I also discussed this with our international distributors and some were unenthusiastic about universal power supply products, because that makes it easier for their dealers to transship products into other countries/markets, messing up their distribution channels.

You can't please everybody.

JR
 
A number of years ago I noticed lamps dimming and brightening as things turned on and off in the house. After a while I put a meter across an outlet and watched as the line voltage shifted in a range of about +/- 30V around a nominal 120. My neighbor, who worked for the local utility had just returned from a vacation and saw the same thing at his house. He knew exactly what was going on and in a few minutes a utility truck showed up and dug a hole in his yard.
The neutral had opened up between his house and the tranny; we are downstream of his house so we saw the same thing. In the US with it's split phase 120-0-120 system, the centertap of the transformer is earthed, so if the neutral opens up you have a resistive connection through earth between the load and the tranny. Without a solid neutral connection the voltage between 120 and neutral shifts depending on the balance between the two 120V legs of the transformer. Yikes!
 
A number of years ago I noticed lamps dimming and brightening as things turned on and off in the house. After a while I put a meter across an outlet and watched as the line voltage shifted in a range of about +/- 30V around a nominal 120. My neighbor, who worked for the local utility had just returned from a vacation and saw the same thing at his house. He knew exactly what was going on and in a few minutes a utility truck showed up and dug a hole in his yard.
The neutral had opened up between his house and the tranny; we are downstream of his house so we saw the same thing. In the US with it's split phase 120-0-120 system, the centertap of the transformer is earthed, so if the neutral opens up you have a resistive connection through earth between the load and the tranny. Without a solid neutral connection the voltage between 120 and neutral shifts depending on the balance between the two 120V legs of the transformer. Yikes!
the scary thing about an open center tap is that one leg sags low and pushes the other leg high...

JR
 
yes but it's more likely to affect motors (it'll make the fridge or freezer compressor fail early) and things with hot filaments, so I mean electric lamps and heaters in valves (vacuum tubes) rather than cooker elements though.

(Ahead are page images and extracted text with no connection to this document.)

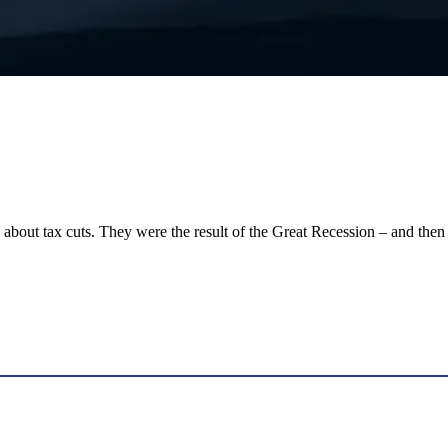
les about tax cuts. They were the result of the Great Recession – and t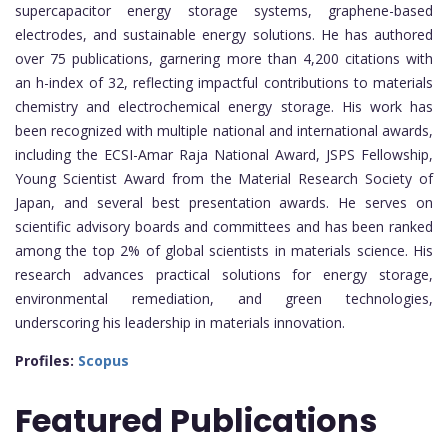
supercapacitor energy storage systems, graphene-based
electrodes, and sustainable energy solutions. He has authored
over 75 publications, garnering more than 4,200 citations with
an h-index of 32, reflecting impactful contributions to materials
chemistry and electrochemical energy storage. His work has
been recognized with multiple national and international awards,
including the ECSI-Amar Raja National Award, JSPS Fellowship,
Young Scientist Award from the Material Research Society of
Japan, and several best presentation awards. He serves on
scientific advisory boards and committees and has been ranked
among the top 2% of global scientists in materials science. His
research advances practical solutions for energy storage,
environmental remediation, and green technologies,
underscoring his leadership in materials innovation.
Profiles:
Scopus
Featured Publications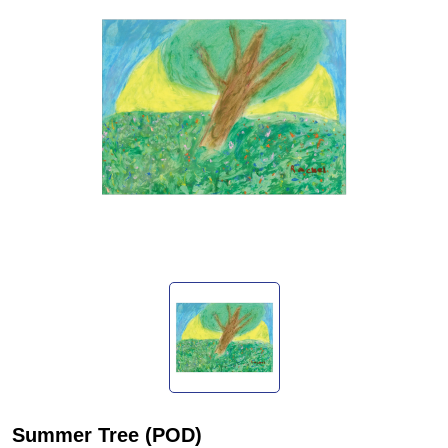
Summer Tree (POD)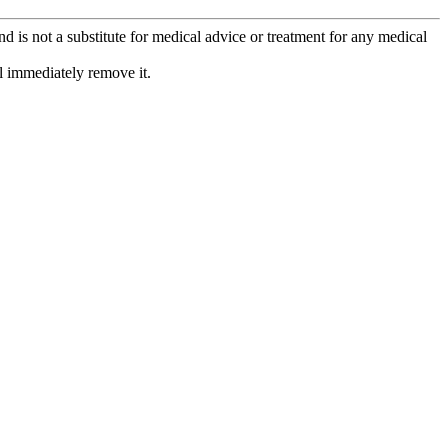
is not a substitute for medical advice or treatment for any medical
l immediately remove it.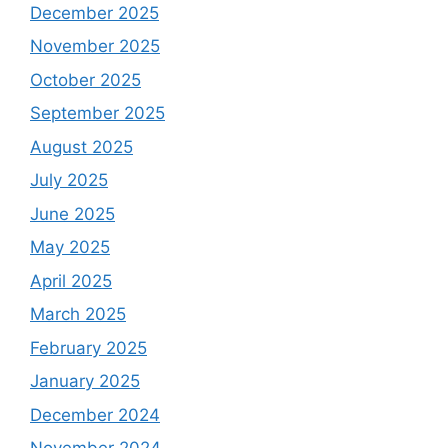
December 2025
November 2025
October 2025
September 2025
August 2025
July 2025
June 2025
May 2025
April 2025
March 2025
February 2025
January 2025
December 2024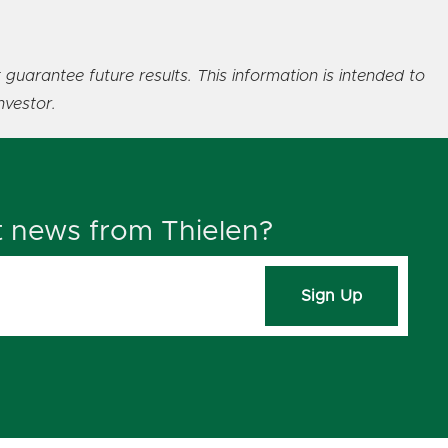
 guarantee future results. This information is intended to
nvestor.
t news from Thielen?
Sign Up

Most solid state equipment won't mind (too much) although it may not perform well or even to spec.
 
The first generation colour TVs didn't like sagging mains. Some didn't work but survived, some broke immediately. To avoid that, some were sold with power stabilisers.

I wonder if that was because of the tubes, as these were "hybrid", part solid-state, part tube.
 
Recent extended brownout fried the circuit board in our kitchen stove; had to buy a new one - the parts and repair were only slightly less money.